Despite the demonstrable edge which can be interpreted from the very strong asset quality in its lending business and a highly differentiated sourcing style for its wealth management and ARC business, the company is trading at below book multiples. An SOTP shows that assigning a low 10x P/E (significantly lower than investment banking peers in India who trade between 15-25x P/E) to its investment banking and wealth business in a growing market, the entire lending business, where compounding and market share gain story is yet to play out is available at 0.9x book along with USD184m of free equity which is roughly 20% of market cap – highly undervalued with margin of safety in an industry which is growing and where JM should rightly gain market share.
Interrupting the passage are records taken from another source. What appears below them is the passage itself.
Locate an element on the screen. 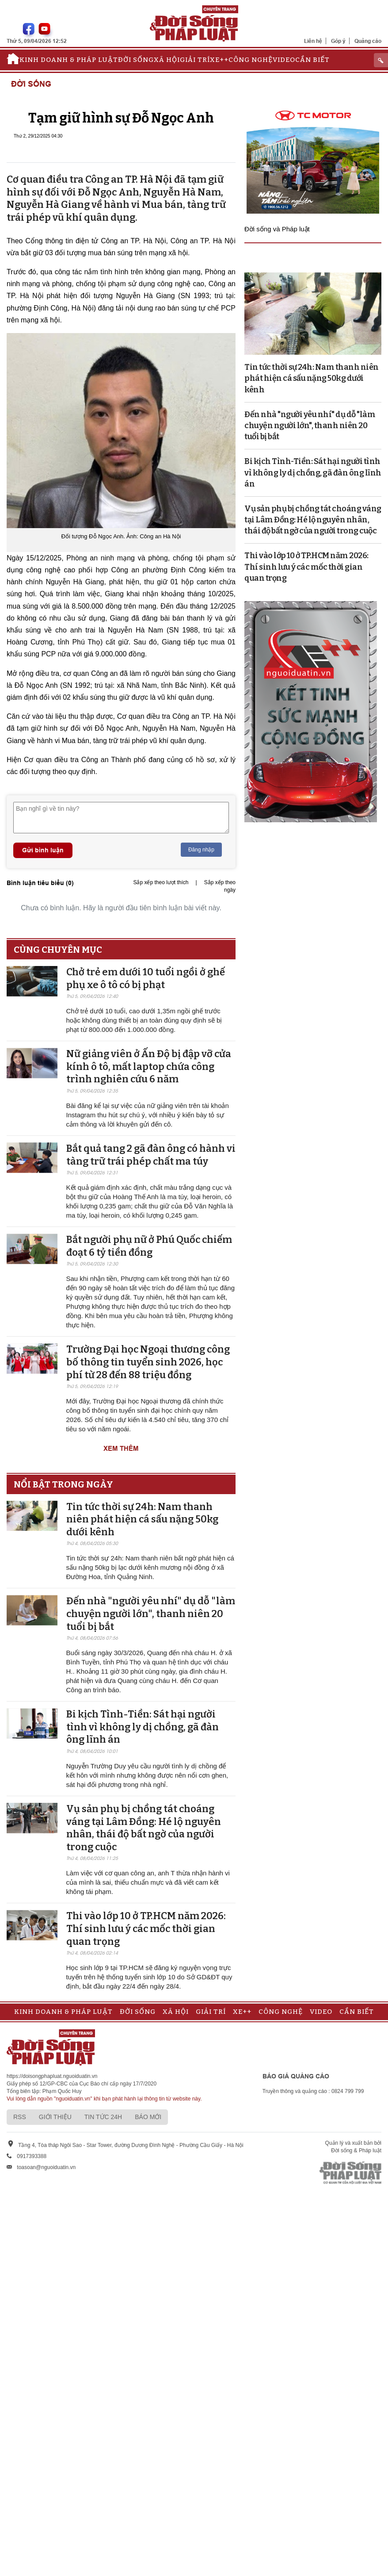 This screenshot has width=388, height=2576. Bi kịch Tình-Tiền: Sát hại người tình vì không ly dị chồng, gã đàn ông lĩnh án is located at coordinates (142, 1726).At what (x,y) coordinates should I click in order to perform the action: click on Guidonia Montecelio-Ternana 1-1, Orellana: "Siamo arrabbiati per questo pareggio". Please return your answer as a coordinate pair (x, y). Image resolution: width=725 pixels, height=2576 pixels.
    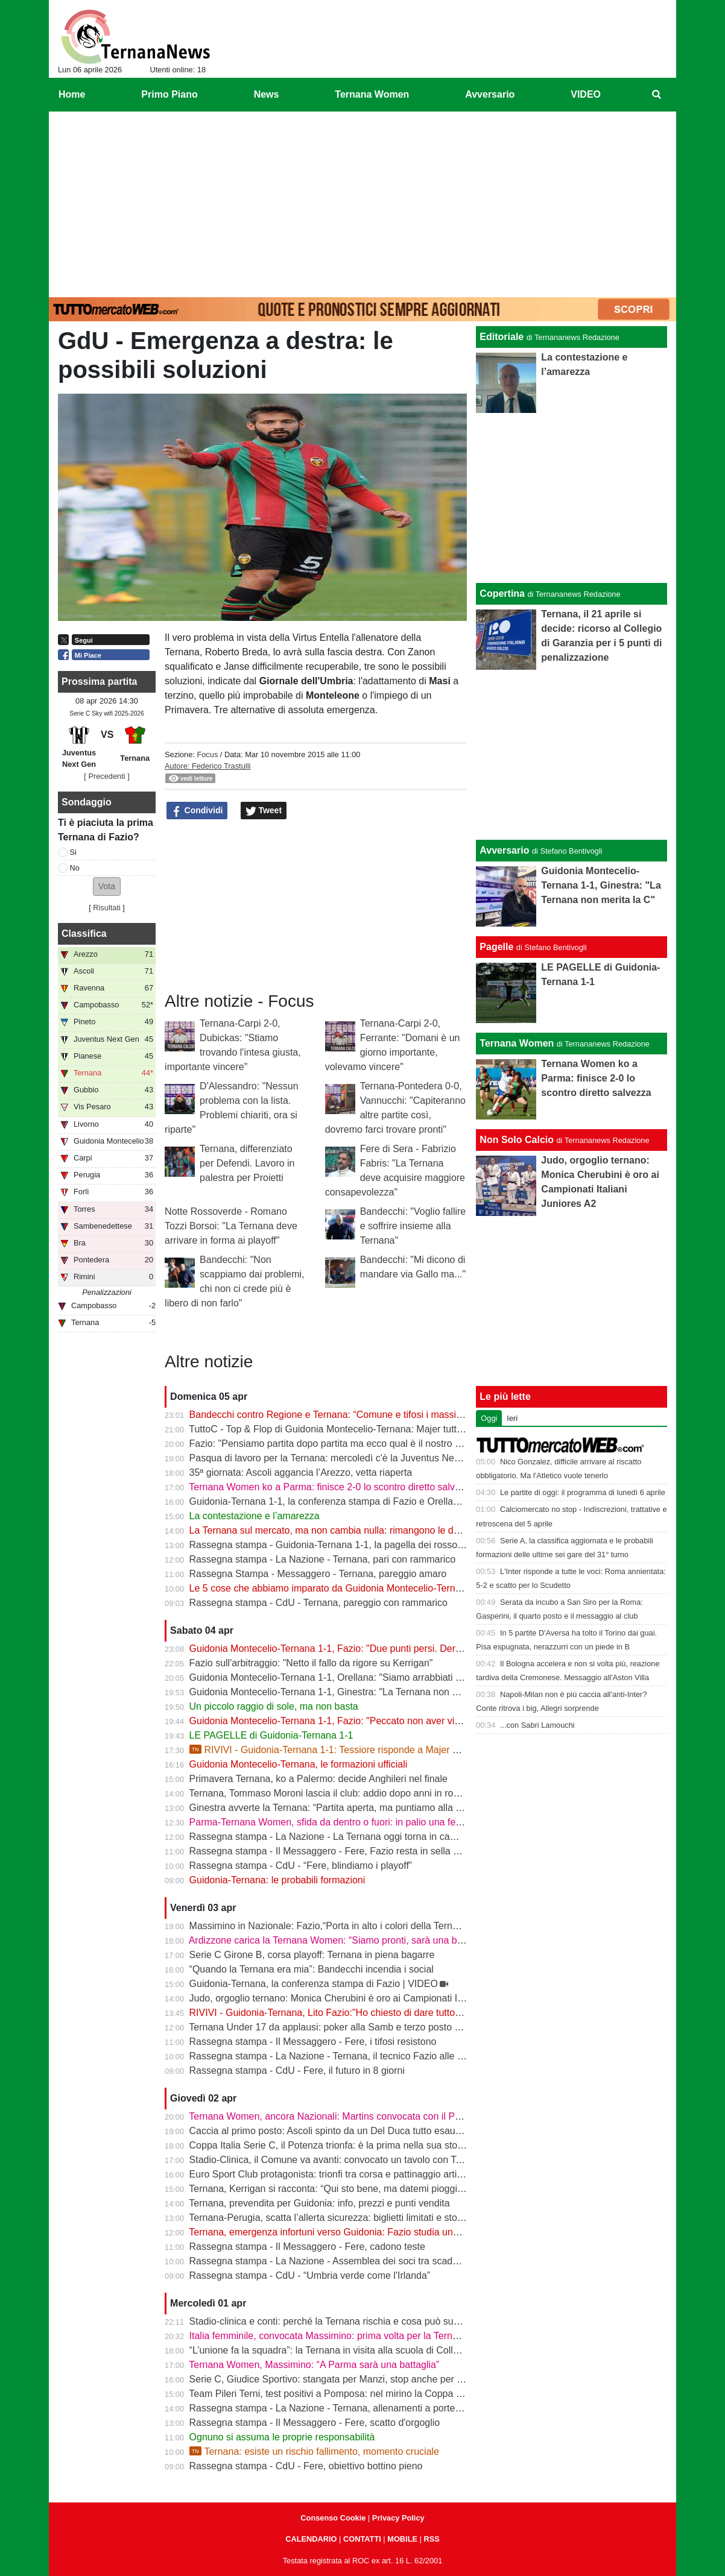
    Looking at the image, I should click on (367, 1677).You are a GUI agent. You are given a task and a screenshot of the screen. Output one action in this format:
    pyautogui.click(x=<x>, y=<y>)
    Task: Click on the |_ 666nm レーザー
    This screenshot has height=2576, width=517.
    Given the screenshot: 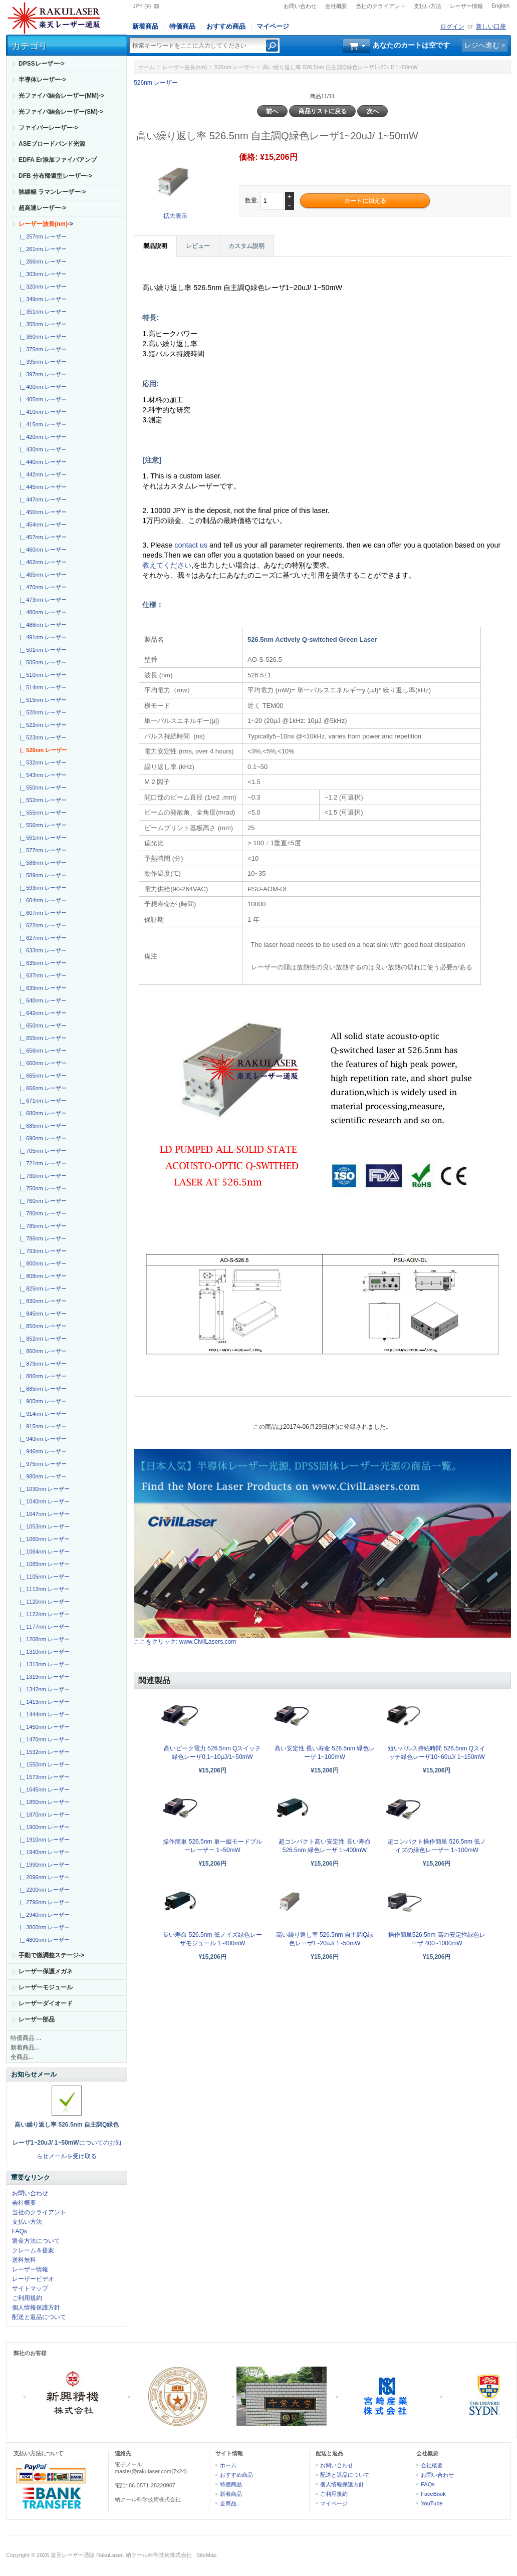 What is the action you would take?
    pyautogui.click(x=42, y=1088)
    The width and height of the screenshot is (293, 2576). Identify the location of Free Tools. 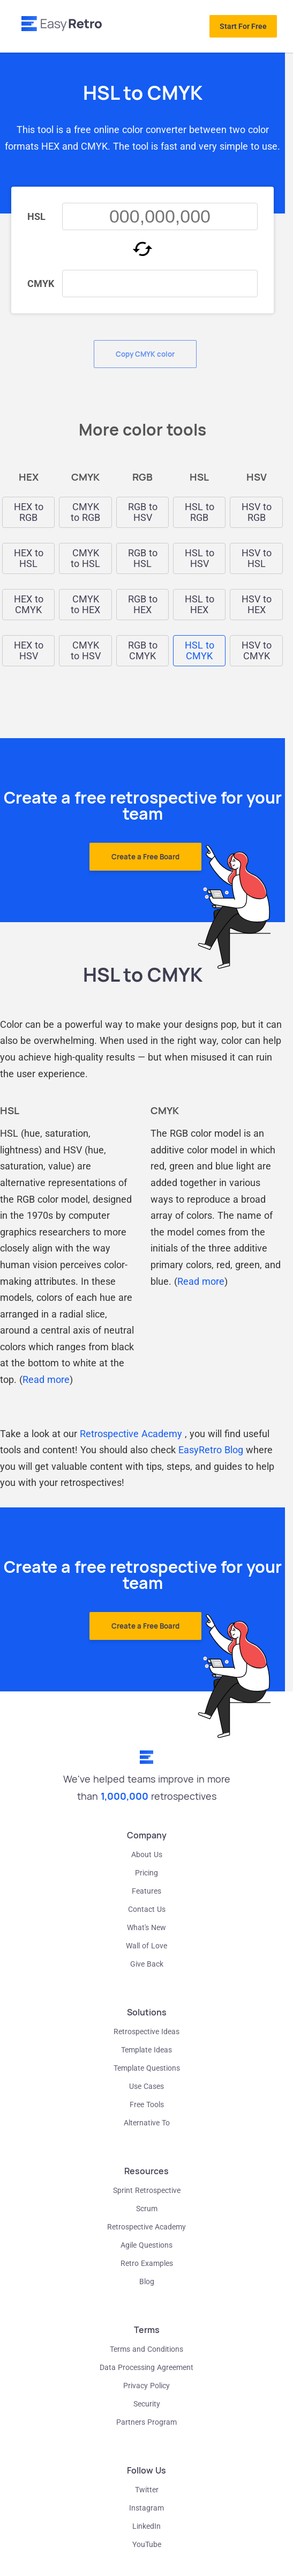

In India, businesses with no edge but 15% ROEs trade at 2-3x book value which tells us that the market’s view is yet to change in valuing JM from a P/E approach to a P/B approach.We are also highly comforted by the promoter’s high skin in the game where he owns 55% of the company and any irrational growth costs him personal wealth and dilution, something which Mr. Kampani has refrained from doing over more than a decade of review that we conducted on the business.
I do not hold a position with the issuer such as employment, directorship, or consultancy. I and/or others I advise do not hold a material investment in the issuer's securities.
Continued growth in each of its core segments should lead to an overal realization of value as each segment hits scale.